Which lines in the data below contain the word "title"? Copy each of them.
(INPUT RECORDS)
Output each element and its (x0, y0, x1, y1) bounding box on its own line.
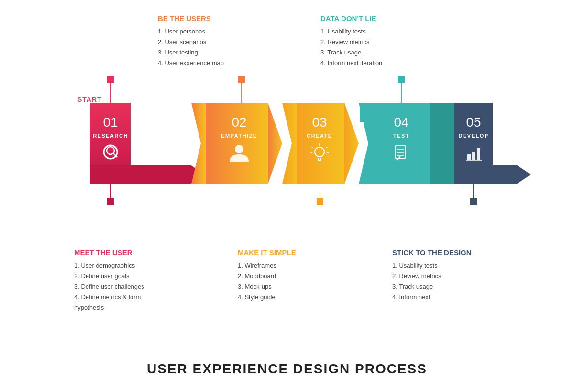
create-list: 1. Wireframes 2. Moodboard 3. Mock-ups 4… (238, 261, 296, 303)
svg-marker-14 (282, 103, 297, 184)
list-item: 2. Define user goals (74, 271, 144, 282)
list-item: 1. User personas (158, 26, 224, 37)
list-item: 1. Wireframes (238, 261, 296, 271)
test-top-dot (398, 76, 405, 83)
svg-marker-11 (268, 103, 282, 184)
develop-list: 1. Usability tests 2. Review metrics 3. … (392, 261, 472, 303)
test-title: DATA DON'T LIE (320, 14, 382, 22)
step05-num: 05 (466, 115, 481, 130)
create-bottom-dot (317, 198, 323, 205)
list-item: 4. User experience map (158, 58, 224, 68)
test-list: 1. Usability tests 2. Review metrics 3. … (320, 26, 382, 68)
develop-bottom-dot (470, 198, 477, 205)
step03-num: 03 (312, 115, 327, 130)
page-title: USER EXPERIENCE DESIGN PROCESS (0, 361, 574, 377)
list-item: 4. Inform next (392, 292, 472, 303)
list-item: 4. Define metrics & form (74, 292, 144, 303)
step05-label: DEVELOP (458, 133, 488, 139)
svg-rect-39 (467, 154, 471, 160)
svg-rect-30 (430, 103, 454, 184)
bottom-block-research: MEET THE USER 1. User demographics 2. De… (74, 249, 144, 313)
research-bottom-dot (107, 198, 114, 205)
step01-label: RESEARCH (93, 133, 128, 139)
step04-num: 04 (394, 115, 408, 130)
list-item: 3. User testing (158, 47, 224, 58)
process-diagram: 01 RESEARCH 02 EMPATHIZE 03 CREATE (43, 76, 531, 258)
step04-label: TEST (393, 133, 409, 139)
list-item: 2. Moodboard (238, 271, 296, 282)
step01-num: 01 (103, 115, 118, 130)
list-item: 3. Track usage (320, 47, 382, 58)
top-block-empathize: BE THE USERS 1. User personas 2. User sc… (158, 14, 224, 68)
list-item: 1. User demographics (74, 261, 144, 271)
list-item: 1. Usability tests (392, 261, 472, 271)
list-item: 4. Style guide (238, 292, 296, 303)
list-item: 3. Mock-ups (238, 282, 296, 292)
empathize-title: BE THE USERS (158, 14, 224, 22)
step02-label: EMPATHIZE (221, 133, 257, 139)
list-item: 4. Inform next iteration (320, 58, 382, 68)
step03-label: CREATE (307, 133, 332, 139)
list-item: 2. User scenarios (158, 37, 224, 47)
svg-marker-16 (344, 103, 359, 184)
list-item: hypothesis (74, 303, 144, 313)
step02-num: 02 (232, 115, 246, 130)
svg-rect-2 (90, 165, 190, 184)
list-item: 3. Define user challenges (74, 282, 144, 292)
svg-point-12 (235, 145, 243, 153)
svg-rect-36 (454, 165, 517, 184)
research-list: 1. User demographics 2. Define user goal… (74, 261, 144, 313)
list-item: 2. Review metrics (320, 37, 382, 47)
empathize-top-dot (238, 76, 245, 83)
list-item: 2. Review metrics (392, 271, 472, 282)
top-block-test: DATA DON'T LIE 1. Usability tests 2. Rev… (320, 14, 382, 68)
list-item: 3. Track usage (392, 282, 472, 292)
list-item: 1. Usability tests (320, 26, 382, 37)
svg-marker-37 (517, 165, 531, 184)
start-dot (107, 76, 114, 83)
empathize-list: 1. User personas 2. User scenarios 3. Us… (158, 26, 224, 68)
svg-rect-41 (477, 148, 480, 160)
svg-rect-40 (472, 152, 475, 160)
(End INPUT RECORDS)
## SOLUTION
test-title: DATA DON'T LIE (320, 14, 382, 22)
page-title: USER EXPERIENCE DESIGN PROCESS (0, 361, 574, 377)
empathize-title: BE THE USERS (158, 14, 224, 22)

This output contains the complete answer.